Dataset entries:
--*--

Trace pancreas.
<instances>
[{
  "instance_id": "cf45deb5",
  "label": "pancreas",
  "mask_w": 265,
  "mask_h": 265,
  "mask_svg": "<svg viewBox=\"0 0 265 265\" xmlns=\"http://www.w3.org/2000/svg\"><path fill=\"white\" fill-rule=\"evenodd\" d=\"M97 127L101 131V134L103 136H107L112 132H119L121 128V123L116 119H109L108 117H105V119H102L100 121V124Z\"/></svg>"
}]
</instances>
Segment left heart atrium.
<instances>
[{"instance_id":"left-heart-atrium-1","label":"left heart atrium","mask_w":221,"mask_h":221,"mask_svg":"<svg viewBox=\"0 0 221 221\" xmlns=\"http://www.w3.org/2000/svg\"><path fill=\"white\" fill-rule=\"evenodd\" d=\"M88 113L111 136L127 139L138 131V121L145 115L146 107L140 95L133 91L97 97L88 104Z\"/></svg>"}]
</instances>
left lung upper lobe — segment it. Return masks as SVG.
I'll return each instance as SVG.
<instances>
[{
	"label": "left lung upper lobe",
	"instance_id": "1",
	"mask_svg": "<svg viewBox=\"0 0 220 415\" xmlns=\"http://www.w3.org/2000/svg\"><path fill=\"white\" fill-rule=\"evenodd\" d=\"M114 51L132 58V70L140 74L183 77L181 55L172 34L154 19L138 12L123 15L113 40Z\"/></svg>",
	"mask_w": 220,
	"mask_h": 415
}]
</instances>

--*--

_What is being asked_
Pull each line containing "heart" from the records.

_Answer_
Segment left heart atrium.
[{"instance_id":"left-heart-atrium-1","label":"left heart atrium","mask_w":221,"mask_h":221,"mask_svg":"<svg viewBox=\"0 0 221 221\" xmlns=\"http://www.w3.org/2000/svg\"><path fill=\"white\" fill-rule=\"evenodd\" d=\"M88 113L111 136L127 139L138 131V121L145 115L146 107L140 95L133 91L97 97L88 104Z\"/></svg>"}]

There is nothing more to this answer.